> Brief
Search the data below, and report every line in which "Cumbres" occurs.

> Stored data entries
=======
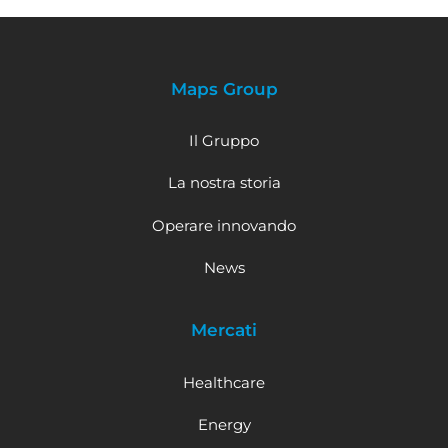
Maps Group
Il Gruppo
La nostra storia
Operare innovando
News
Mercati
Healthcare
Energy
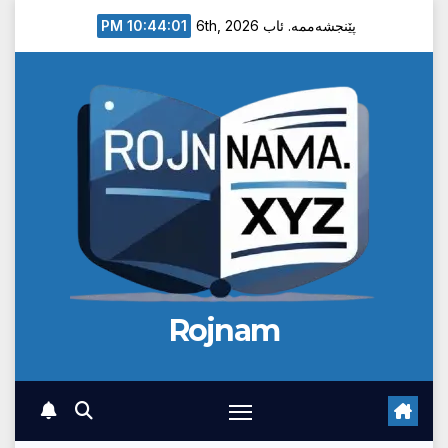
Ski
10:44:02 PM
پێنجشەممە. ئاب 6th, 2026
t
conten
Rojnam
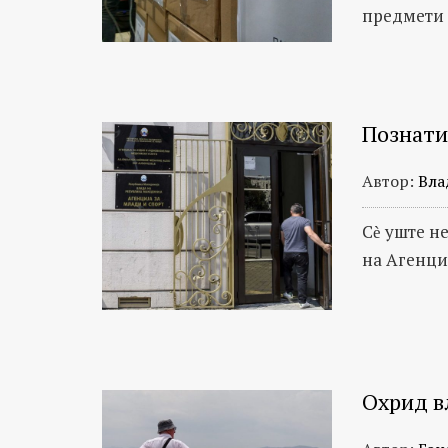
соработници
предмети
на
Призма
Познати
Автор:
Вла
Сѐ уште н
на Агенци
Охрид в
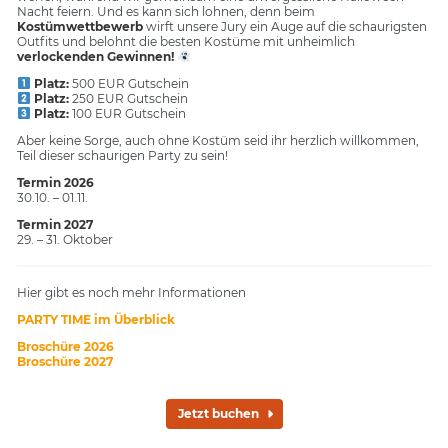
Nacht feiern. Und es kann sich lohnen, denn beim
Kostümwettbewerb
wirft unsere Jury ein Auge auf die schaurigsten
Outfits und belohnt die besten Kostüme mit unheimlich
verlockenden Gewinnen!
Platz:
500 EUR Gutschein
Platz:
250 EUR Gutschein
Platz:
100 EUR Gutschein
Aber keine Sorge, auch ohne Kostüm seid ihr herzlich willkommen,
Teil dieser schaurigen Party zu sein!
Termin 2026
30.10. – 01.11.
Termin 2027
29
. –
31
.
Oktober
Hier gibt es noch mehr Informationen
PARTY TIME im Überblick
Broschüre 2026
Broschüre 2027
Jetzt buchen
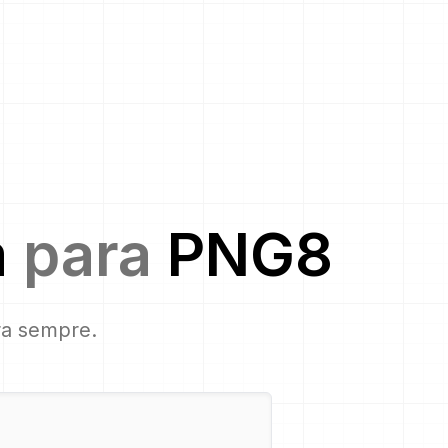
m
para
PNG8
ara sempre.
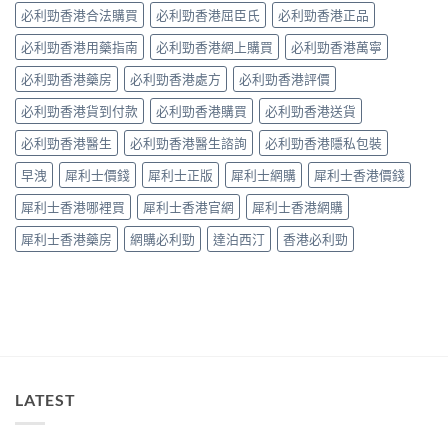
整
必利勁香港合法購買
必利勁香港屈臣氏
必利勁香港正品
用？
拆
藥
解〉
必利勁香港用藥指南
必利勁香港網上購買
必利勁香港萬寧
師：
中
皇
必利勁香港藥房
必利勁香港處方
必利勁香港評價
牌
係
必利勁香港貨到付款
必利勁香港購買
必利勁香港送貨
「隨
興
必利勁香港醫生
必利勁香港醫生諮詢
必利勁香港隱私包裝
＋
護
早洩
犀利士價錢
犀利士正版
犀利士網購
犀利士香港價錢
前
列
犀利士香港哪裡買
犀利士香港官網
犀利士香港網購
腺」，
但
犀利士香港藥房
網購必利勁
達泊西汀
香港必利勁
「5mg
細
粒」
唔
等
於
「零
副
作
LATEST
用」〉
中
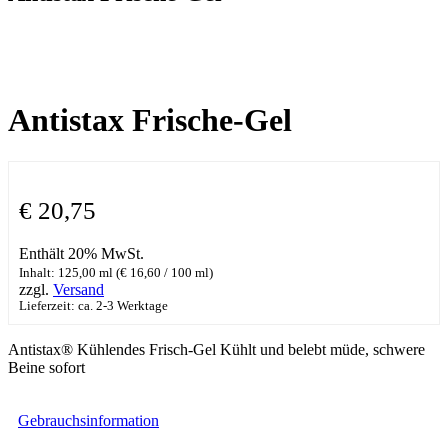
Antistax Frische-Gel
€
20,75
Enthält 20% MwSt.
Inhalt: 125,00 ml (
€
16,60
/ 100 ml)
zzgl.
Versand
Lieferzeit: ca. 2-3 Werktage
Antistax® Kühlendes Frisch-Gel Kühlt und belebt müde, schwere
Beine sofort
Gebrauchsinformation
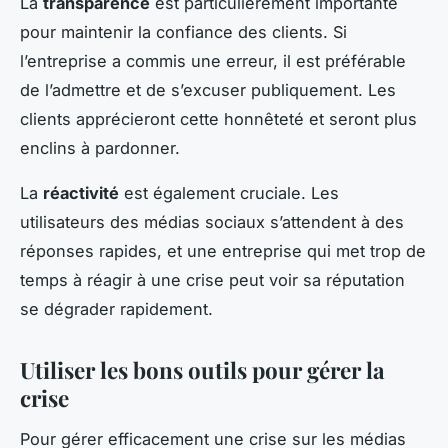
La
transparence
est particulièrement importante
pour maintenir la confiance des clients. Si
l’entreprise a commis une erreur, il est préférable
de l’admettre et de s’excuser publiquement. Les
clients apprécieront cette honnêteté et seront plus
enclins à pardonner.
La
réactivité
est également cruciale. Les
utilisateurs des médias sociaux s’attendent à des
réponses rapides, et une entreprise qui met trop de
temps à réagir à une crise peut voir sa réputation
se dégrader rapidement.
Utiliser les bons outils pour gérer la
crise
Pour gérer efficacement une crise sur les médias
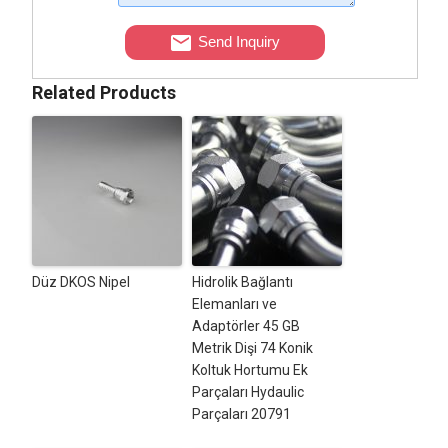
Send Inquiry
Related Products
Düz DKOS Nipel
Hidrolik Bağlantı
Elemanları ve
Adaptörler 45 GB
Metrik Dişi 74 Konik
Koltuk Hortumu Ek
Parçaları Hydaulic
Parçaları 20791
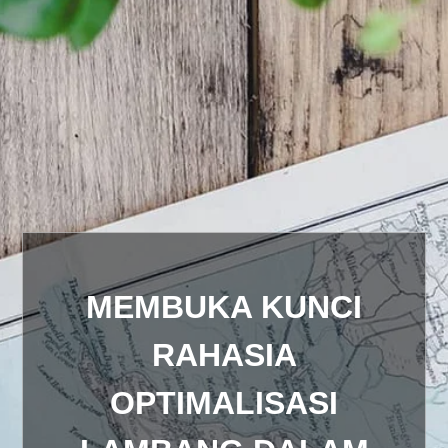
MEMBUKA KUNCI
RAHASIA
OPTIMALISASI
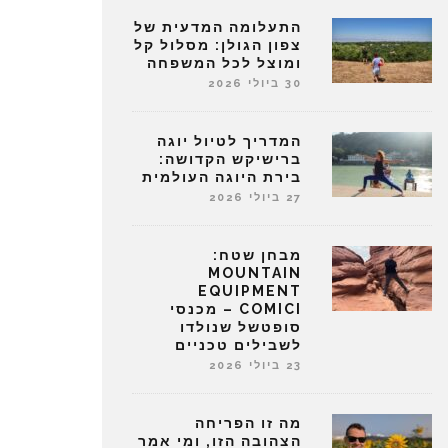
התעלומה המדעית של
צפון הגולן: מסלול קל
ומוצל לכל המשפחה
30 ביולי 2026
המדריך לטיול יוגה
ברישיקש הקדושה:
בירת היוגה העולמית
27 ביולי 2026
מבחן שטח:
MOUNTAIN
EQUIPMENT
COMICI – מכנסי
סופטשל שנולדו
לשבילים טכניים
23 ביולי 2026
מה זו הפריחה
הצהובה הזו, ומי אמר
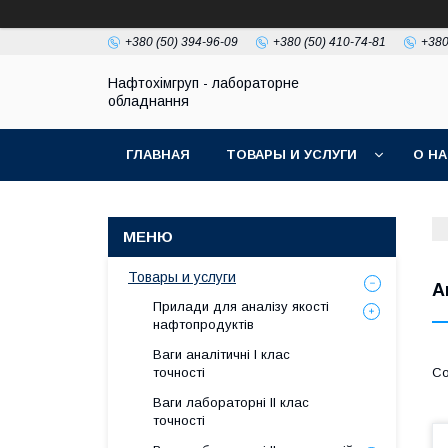
+380 (50) 394-96-09
+380 (50) 410-74-81
+380
Нафтохімгруп - лабораторне
обладнання
ГЛАВНАЯ
ТОВАРЫ И УСЛУГИ
О Н
Товары и услуги
А
Прилади для аналізу якості
нафтопродуктів
Ваги аналітичні І клас
точності
Ваги лабораторні ІІ клас
точності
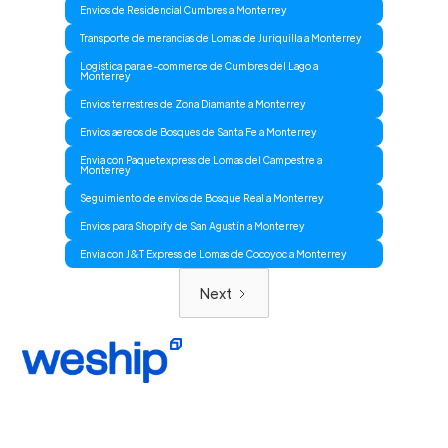
Envios de Residencial Cumbres a Monterrey
Transporte de merancias de Lomas de Juriquilla a Monterrey
Logistica para e-commerce de Cumbres del Lago a
Monterrey
Envios terrestres de Zona Diamante a Monterrey
Envios aereos de Bosques de Santa Fe a Monterrey
Envia con Paquetexpress de Lomas del Campestre a
Monterrey
Seguimiento de envíos de Bosque Real a Monterrey
Envios para Shopify de San Agustín a Monterrey
Envia con J&T Express de Lomas de Cocoyoc a Monterrey
Next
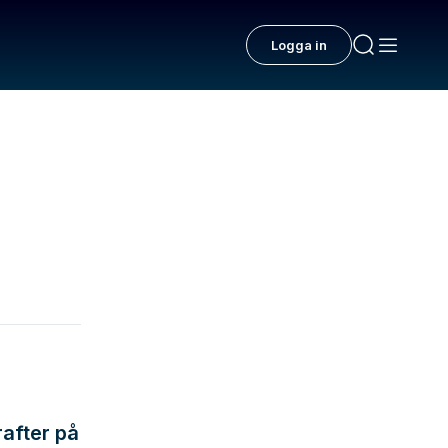
Logga in
after på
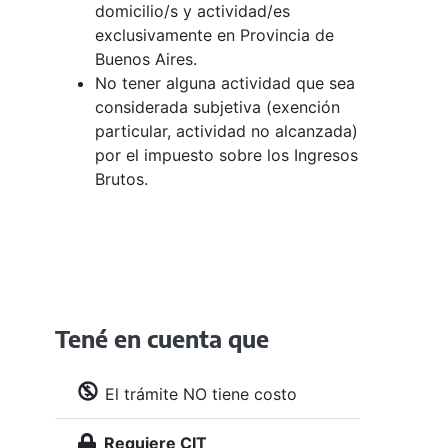
domicilio/s y actividad/es
exclusivamente en Provincia de
Buenos Aires.
No tener alguna actividad que sea
considerada subjetiva (exención
particular, actividad no alcanzada)
por el impuesto sobre los Ingresos
Brutos.
Tené en cuenta que
El trámite NO tiene costo
Requiere CIT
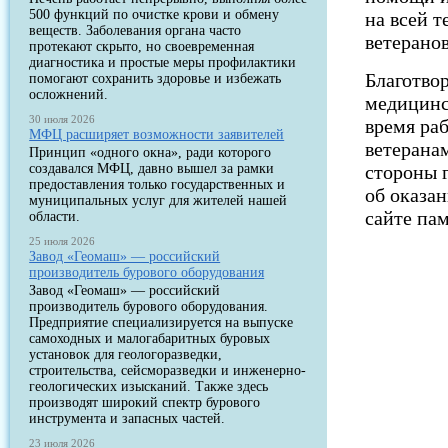
500 функций по очистке крови и обмену
на всей 
веществ. Заболевания органа часто
ветерано
протекают скрыто, но своевременная
диагностика и простые меры профилактики
Благотв
помогают сохранить здоровье и избежать
осложнений.
медицинс
30 июля 2026
время раб
МФЦ расширяет возможности заявителей
ветерана
Принцип «одного окна», ради которого
создавался МФЦ, давно вышел за рамки
стороны 
предоставления только государственных и
об оказа
муниципальных услуг для жителей нашей
сайте па
области.
25 июля 2026
Завод «Геомаш» — российский
производитель бурового оборудования
Завод «Геомаш» — российский
производитель бурового оборудования.
Предприятие специализируется на выпуске
самоходных и малогабаритных буровых
установок для геологоразведки,
строительства, сейсморазведки и инженерно-
геологических изысканий. Также здесь
производят широкий спектр бурового
инструмента и запасных частей.
23 июля 2026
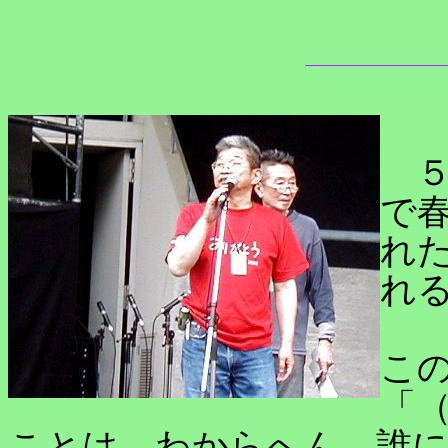
５
で
れ
れ
こ
「
ことは、わからへん。誰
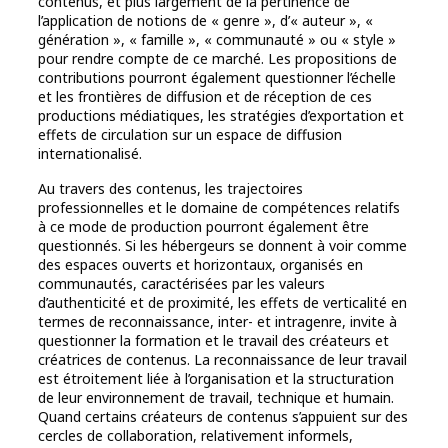
contenus, et plus largement de la pertinence de
l’application de notions de « genre », d’« auteur », «
génération », « famille », « communauté » ou « style »
pour rendre compte de ce marché. Les propositions de
contributions pourront également questionner l’échelle
et les frontières de diffusion et de réception de ces
productions médiatiques, les stratégies d’exportation et
effets de circulation sur un espace de diffusion
internationalisé.
Au travers des contenus, les trajectoires
professionnelles et le domaine de compétences relatifs
à ce mode de production pourront également être
questionnés. Si les hébergeurs se donnent à voir comme
des espaces ouverts et horizontaux, organisés en
communautés, caractérisées par les valeurs
d’authenticité et de proximité, les effets de verticalité en
termes de reconnaissance, inter- et intragenre, invite à
questionner la formation et le travail des créateurs et
créatrices de contenus. La reconnaissance de leur travail
est étroitement liée à l’organisation et la structuration
de leur environnement de travail, technique et humain.
Quand certains créateurs de contenus s’appuient sur des
cercles de collaboration, relativement informels,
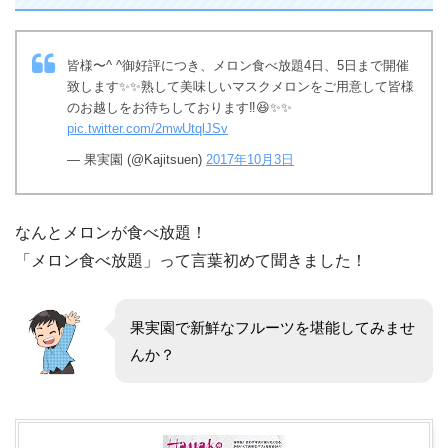
皆様〜^ ^御好評につき、メロン食べ放題4日、5日まで開催
致します✨✨熟して美味しいマスクメロンをご用意して皆様
のお越しをお待ちしております‼😆✨✨
pic.twitter.com/2mwUtqlJSv
— 果実園 (@Kajitsuen)
2017年10月3日
なんとメロンが食べ放題！
「メロン食べ放題」って言葉初めて聞きました！
果実園で新鮮なフルーツを堪能してみませ
んか？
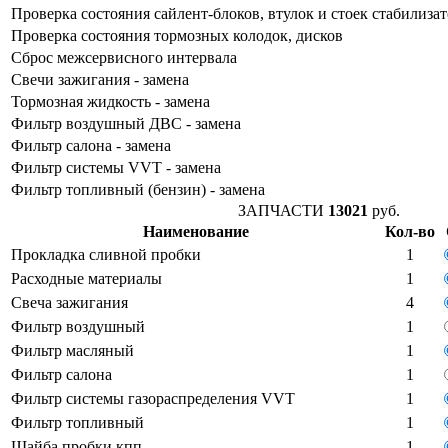
Проверка состояния сайлент-блоков, втулок и стоек стабилиза
Проверка состояния тормозных колодок, дисков
Сброс межсервисного интервала
Свечи зажигания - замена
Тормозная жидкость - замена
Фильтр воздушный ДВС - замена
Фильтр салона - замена
Фильтр системы VVT - замена
Фильтр топливный (бензин) - замена
ЗАПЧАСТИ
13021
руб.
Наименование
Кол-во
Прокладка сливной пробки
1
Расходные материалы
1
Свеча зажигания
4
Фильтр воздушный
1
Фильтр масляный
1
Фильтр салона
1
Фильтр системы газораспределения VVT
1
Фильтр топливный
1
Шайба пробки кпп
1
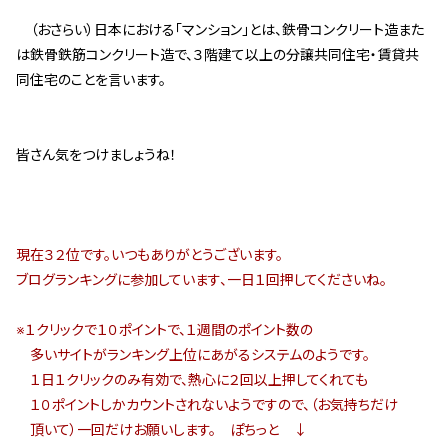
（おさらい）日本における｢マンション｣とは、鉄骨コンクリート造また
は鉄骨鉄筋コンクリート造で、３階建て以上の分譲共同住宅・賃貸共
同住宅のことを言います。
皆さん気をつけましょうね！
現在３２位です。いつもありがとうございます。
ブログランキングに参加しています、一日１回押してくださいね。
※１クリックで１０ポイントで、１週間のポイント数の
多いサイトがランキング上位にあがるシステムのようです。
１日１クリックのみ有効で、熱心に２回以上押してくれても
１０ポイントしかカウントされないようですので、（お気持ちだけ
頂いて）
一回だけお願いします。 ぽちっと ↓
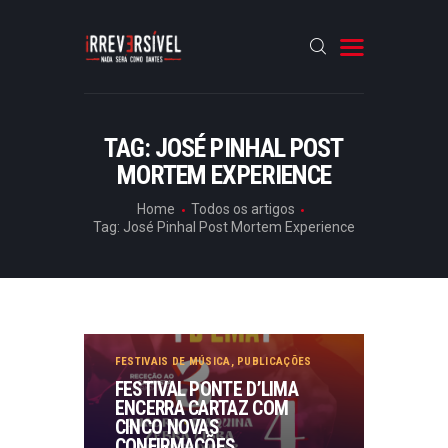
HOME
TAG: JOSÉ PINHAL POST
MORTEM EXPERIENCE
CRÓNICAS
ENTREVISTAS
Home
Todos os artigos
Tag: José Pinhal Post Mortem Experience
RUBRICAS
ARTIGOS
FESTIVAIS DE MÚSICA
,
PUBLICAÇÕES
FESTIVAL PONTE D’LIMA
ENCERRA CARTAZ COM
CINCO NOVAS
CONFIRMAÇÕES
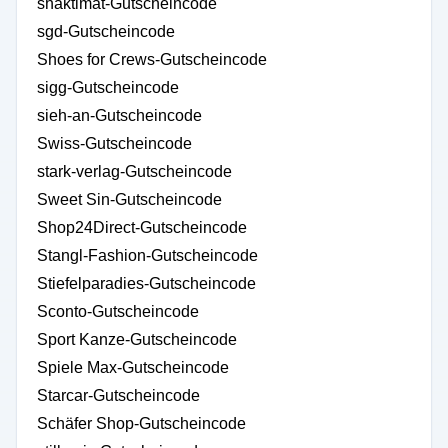
shaktimat-Gutscheincode
sgd-Gutscheincode
Shoes for Crews-Gutscheincode
sigg-Gutscheincode
sieh-an-Gutscheincode
Swiss-Gutscheincode
stark-verlag-Gutscheincode
Sweet Sin-Gutscheincode
Shop24Direct-Gutscheincode
Stangl-Fashion-Gutscheincode
Stiefelparadies-Gutscheincode
Sconto-Gutscheincode
Sport Kanze-Gutscheincode
Spiele Max-Gutscheincode
Starcar-Gutscheincode
Schäfer Shop-Gutscheincode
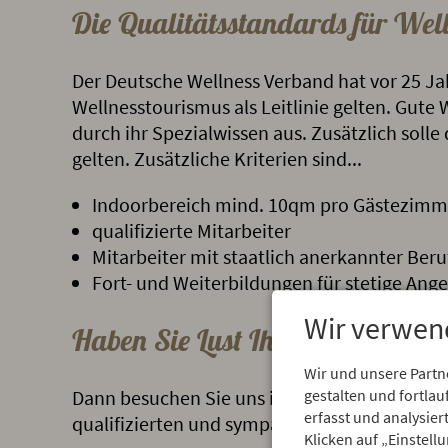
Die Qualitätsstandards für Well
Der Deutsche Wellness Verband hat vor 25 Jah
Wellnesstourismus als Leitlinie gelten. Gute
durch ihr Spezialwissen aus. Zusätzlich solle
gelten. Zusätzliche Kriterien sind...
Indoorbereich mind. 10qm pro Gästezimm
qualifizierte Mitarbeiter
Mitarbeiter mit staatlich anerkannter Ber
Fort- und Weiterbildungen für stetige An
Wir verwen
Haben Sie Lust Ihren persönlich
Wir und unsere Partn
Dann besuchen Sie uns im Allgäu und lassen
gestalten und fortl
erfasst und analysie
qualifizierten und sympatischen Wellnessfee
Klicken auf „Einstell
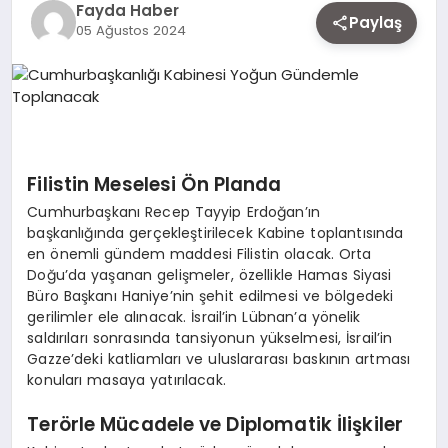
Fayda Haber
EKONOMI
Paylaş
05 Ağustos 2024
SIYASET
MAGAZIN
Filistin Meselesi Ön Planda
Cumhurbaşkanı Recep Tayyip Erdoğan’ın
başkanlığında gerçekleştirilecek Kabine toplantısında
YAŞAM
en önemli gündem maddesi Filistin olacak. Orta
Doğu’da yaşanan gelişmeler, özellikle Hamas Siyasi
Büro Başkanı Haniye’nin şehit edilmesi ve bölgedeki
DÜNYA
gerilimler ele alınacak. İsrail’in Lübnan’a yönelik
saldırıları sonrasında tansiyonun yükselmesi, İsrail’in
Gazze’deki katliamları ve uluslararası baskının artması
konuları masaya yatırılacak.
SAĞLIK
Terörle Mücadele ve Diplomatik İlişkiler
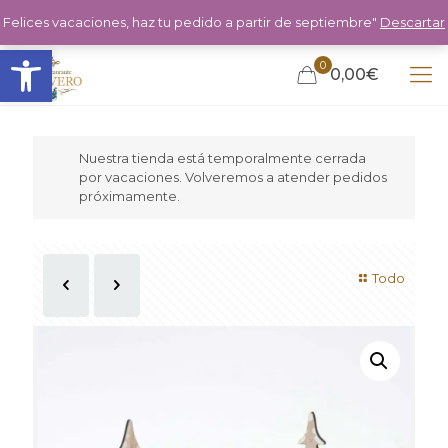
Felices vacaciones, haz tu pedido a partir de septiembre"
Descartar
Abrir barra de herramientas
0
0,00€
Nuestra tienda está temporalmente cerrada
por vacaciones. Volveremos a atender pedidos
próximamente.
Todo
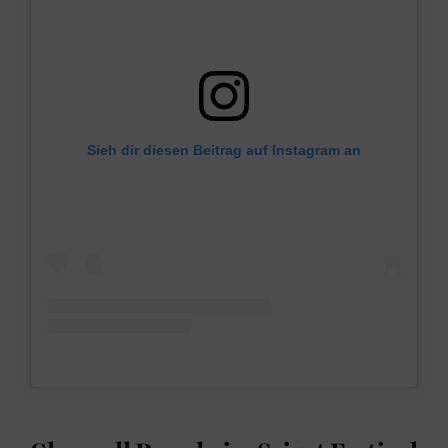
Sieh dir diesen Beitrag auf Instagram an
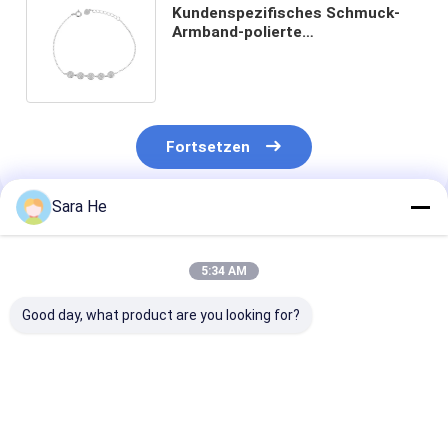
Kundenspezifisches Schmuck-
Armband-polierte
Mikroeinfügungs-Hoch Sterling
Silvers CZ des Chain-925
Fortsetzen
Sara He
Empfohlene Produkte
5:34 AM
Good day, what product are you looking for?
Micropave 925
96,25 Gramm 925
Haken Ups Cu
silberne CZ-
silberne
Link-Armband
=======
> Task result
Envios de Residencial Cumbres a Monterrey
Logistica para e-commerce de Cumbres del Lago a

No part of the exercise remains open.